A group of 19 banks, including Bank of America, Wells Fargo, and Royal Bank of Canada, and the Risk Management Association have joined a consortium with plans to develop consistent standards for measuring and managing climate risk. This comes as the financial industry has been called out for not promptly redirecting capital to support the transition to a net zero economy. Banks may take on the larger role of monitoring emissions and climate risks stemming from its customers. For further details on how banks can measure financed emissions, read more here.

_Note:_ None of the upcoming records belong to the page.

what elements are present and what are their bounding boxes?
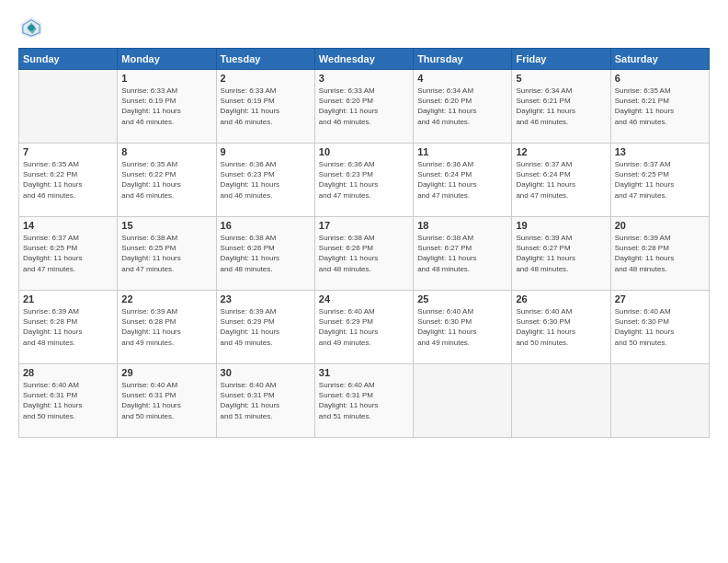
day-info: Sunrise: 6:37 AM Sunset: 6:25 PM Dayligh… [23,233,113,274]
header-cell-friday: Friday [512,49,610,70]
day-number: 23 [221,293,311,304]
day-cell [512,364,610,438]
day-cell: 6Sunrise: 6:35 AM Sunset: 6:21 PM Daylig… [610,70,709,144]
day-info: Sunrise: 6:38 AM Sunset: 6:27 PM Dayligh… [417,233,507,274]
day-info: Sunrise: 6:35 AM Sunset: 6:22 PM Dayligh… [23,159,113,201]
day-cell [610,364,709,438]
day-info: Sunrise: 6:38 AM Sunset: 6:26 PM Dayligh… [221,233,311,274]
day-info: Sunrise: 6:40 AM Sunset: 6:30 PM Dayligh… [615,306,705,348]
day-number: 1 [121,73,211,84]
day-number: 24 [319,293,409,304]
day-info: Sunrise: 6:36 AM Sunset: 6:23 PM Dayligh… [319,159,409,201]
day-number: 19 [516,220,606,231]
week-row-2: 7Sunrise: 6:35 AM Sunset: 6:22 PM Daylig… [19,144,710,217]
day-cell: 26Sunrise: 6:40 AM Sunset: 6:30 PM Dayli… [512,291,610,364]
day-info: Sunrise: 6:36 AM Sunset: 6:23 PM Dayligh… [221,159,311,201]
day-number: 17 [319,220,409,231]
day-cell: 14Sunrise: 6:37 AM Sunset: 6:25 PM Dayli… [19,217,118,291]
day-info: Sunrise: 6:37 AM Sunset: 6:24 PM Dayligh… [516,159,606,201]
calendar-table: SundayMondayTuesdayWednesdayThursdayFrid… [18,48,710,438]
day-info: Sunrise: 6:33 AM Sunset: 6:20 PM Dayligh… [319,86,409,127]
day-number: 4 [417,73,507,84]
day-cell: 17Sunrise: 6:38 AM Sunset: 6:26 PM Dayli… [314,217,413,291]
day-number: 21 [23,293,113,304]
day-cell: 12Sunrise: 6:37 AM Sunset: 6:24 PM Dayli… [512,144,610,217]
day-info: Sunrise: 6:39 AM Sunset: 6:28 PM Dayligh… [23,306,113,348]
day-cell: 20Sunrise: 6:39 AM Sunset: 6:28 PM Dayli… [610,217,709,291]
day-cell: 28Sunrise: 6:40 AM Sunset: 6:31 PM Dayli… [19,364,118,438]
week-row-1: 1Sunrise: 6:33 AM Sunset: 6:19 PM Daylig… [19,70,710,144]
day-number: 14 [23,220,113,231]
day-number: 5 [516,73,606,84]
day-number: 27 [615,293,705,304]
day-info: Sunrise: 6:39 AM Sunset: 6:28 PM Dayligh… [121,306,211,348]
header [18,15,710,40]
day-cell: 8Sunrise: 6:35 AM Sunset: 6:22 PM Daylig… [118,144,216,217]
day-cell: 19Sunrise: 6:39 AM Sunset: 6:27 PM Dayli… [512,217,610,291]
day-number: 13 [615,146,705,157]
day-cell: 29Sunrise: 6:40 AM Sunset: 6:31 PM Dayli… [118,364,216,438]
day-info: Sunrise: 6:33 AM Sunset: 6:19 PM Dayligh… [121,86,211,127]
day-info: Sunrise: 6:40 AM Sunset: 6:31 PM Dayligh… [121,380,211,421]
logo-icon [18,15,44,40]
day-cell: 16Sunrise: 6:38 AM Sunset: 6:26 PM Dayli… [216,217,314,291]
day-cell [414,364,512,438]
day-cell [19,70,118,144]
day-number: 25 [417,293,507,304]
day-number: 22 [121,293,211,304]
day-cell: 23Sunrise: 6:39 AM Sunset: 6:29 PM Dayli… [216,291,314,364]
header-cell-thursday: Thursday [414,49,512,70]
day-number: 28 [23,367,113,378]
day-cell: 2Sunrise: 6:33 AM Sunset: 6:19 PM Daylig… [216,70,314,144]
day-number: 6 [615,73,705,84]
day-number: 26 [516,293,606,304]
day-number: 16 [221,220,311,231]
day-number: 15 [121,220,211,231]
header-cell-tuesday: Tuesday [216,49,314,70]
day-info: Sunrise: 6:39 AM Sunset: 6:28 PM Dayligh… [615,233,705,274]
day-number: 7 [23,146,113,157]
day-cell: 4Sunrise: 6:34 AM Sunset: 6:20 PM Daylig… [414,70,512,144]
day-number: 3 [319,73,409,84]
day-info: Sunrise: 6:40 AM Sunset: 6:29 PM Dayligh… [319,306,409,348]
day-cell: 30Sunrise: 6:40 AM Sunset: 6:31 PM Dayli… [216,364,314,438]
day-cell: 31Sunrise: 6:40 AM Sunset: 6:31 PM Dayli… [314,364,413,438]
day-number: 12 [516,146,606,157]
day-number: 8 [121,146,211,157]
day-cell: 22Sunrise: 6:39 AM Sunset: 6:28 PM Dayli… [118,291,216,364]
day-cell: 27Sunrise: 6:40 AM Sunset: 6:30 PM Dayli… [610,291,709,364]
day-number: 11 [417,146,507,157]
day-number: 10 [319,146,409,157]
day-cell: 1Sunrise: 6:33 AM Sunset: 6:19 PM Daylig… [118,70,216,144]
day-cell: 13Sunrise: 6:37 AM Sunset: 6:25 PM Dayli… [610,144,709,217]
day-number: 29 [121,367,211,378]
week-row-5: 28Sunrise: 6:40 AM Sunset: 6:31 PM Dayli… [19,364,710,438]
day-number: 30 [221,367,311,378]
day-cell: 21Sunrise: 6:39 AM Sunset: 6:28 PM Dayli… [19,291,118,364]
day-cell: 18Sunrise: 6:38 AM Sunset: 6:27 PM Dayli… [414,217,512,291]
header-cell-sunday: Sunday [19,49,118,70]
day-number: 2 [221,73,311,84]
day-info: Sunrise: 6:34 AM Sunset: 6:21 PM Dayligh… [516,86,606,127]
day-cell: 3Sunrise: 6:33 AM Sunset: 6:20 PM Daylig… [314,70,413,144]
day-info: Sunrise: 6:35 AM Sunset: 6:22 PM Dayligh… [121,159,211,201]
day-number: 18 [417,220,507,231]
header-row: SundayMondayTuesdayWednesdayThursdayFrid… [19,49,710,70]
day-info: Sunrise: 6:37 AM Sunset: 6:25 PM Dayligh… [615,159,705,201]
day-info: Sunrise: 6:38 AM Sunset: 6:26 PM Dayligh… [319,233,409,274]
day-number: 31 [319,367,409,378]
header-cell-saturday: Saturday [610,49,709,70]
day-info: Sunrise: 6:40 AM Sunset: 6:31 PM Dayligh… [221,380,311,421]
day-cell: 7Sunrise: 6:35 AM Sunset: 6:22 PM Daylig… [19,144,118,217]
day-info: Sunrise: 6:40 AM Sunset: 6:31 PM Dayligh… [319,380,409,421]
day-cell: 24Sunrise: 6:40 AM Sunset: 6:29 PM Dayli… [314,291,413,364]
week-row-3: 14Sunrise: 6:37 AM Sunset: 6:25 PM Dayli… [19,217,710,291]
day-cell: 25Sunrise: 6:40 AM Sunset: 6:30 PM Dayli… [414,291,512,364]
day-number: 20 [615,220,705,231]
day-cell: 5Sunrise: 6:34 AM Sunset: 6:21 PM Daylig… [512,70,610,144]
day-cell: 15Sunrise: 6:38 AM Sunset: 6:25 PM Dayli… [118,217,216,291]
day-number: 9 [221,146,311,157]
day-info: Sunrise: 6:38 AM Sunset: 6:25 PM Dayligh… [121,233,211,274]
day-info: Sunrise: 6:39 AM Sunset: 6:27 PM Dayligh… [516,233,606,274]
day-cell: 9Sunrise: 6:36 AM Sunset: 6:23 PM Daylig… [216,144,314,217]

Kaiser Aluminum Focuses in on Emissions

Kaiser’s 2020 Sustainability Report contains a number of exciting enhancements to its ESG programs, most notably the company has set the following emissions reduction goals using a 2019 benchmark:

  • Reduce Scope 1 and Scope 2 GHG emissions intensity by 20% by 2030
  • Lower Scope 3 estimated emissions intensity by more than 35% by 2030
  • Cut overall Scope 1, 2, and 3 estimated emissions intensity by over 30% by 2030

Additionally, Kaiser has enhanced its Board of Directors’ oversight of ESG and a variety of environmental metrics, including greenhouse gas emissions, water withdrawal, and air emissions.

ESG Ratings & Reporting

SBTi Has a Busy Year Ahead

The Science Based Targets Initiative (SBTi) announced key updates that we can expect to see throughout 2022. Highlights from the list are as follows:

  • January 18th SBTi collecting feedback on Forest, Land and Agriculture sector guidance.
  • In February, SBTi will launch science-based target setting methods, tools, and guidance for shipping and aviation companies. See status of additional sector guidance documents here.
  • In Q4 2022 SBTi will launch the Measurement, Reporting and Verification (MRV) Framework to help companies track progress against science-based targets. 
  • During the year, SBTi will conduct a comprehensive review of its Scope 3 target setting methods to make sure they are aligned with best practices and SBTi’s Net-Zero Standard.

Regulatory Updates

New York Proposes to Implement a Fashion Sustainability Law

Apparel and fashion retailers in New York may soon face strict reporting standards on the sustainability of their operations and supply chains. The Fashion Sustainability and Social Accountability Act will affect apparel and footwear companies with more than $100 million in revenues, requiring them to create:

  • Environmental and social materiality assessments and due diligence policies,
  • Water, energy, waste, and GHG emissions tracking systems and targets, and
  • Supply chain mapping in line with a number of guidelines, including the United Nations Guiding Principles on Business and Human Rights.

Companies will have 12 months for supply chain mapping and 18 months for disclosures around their own operations if the bill is passed, likely in spring of 2022. Failure to meet these standards could result in a fine up to 2% of annual revenues.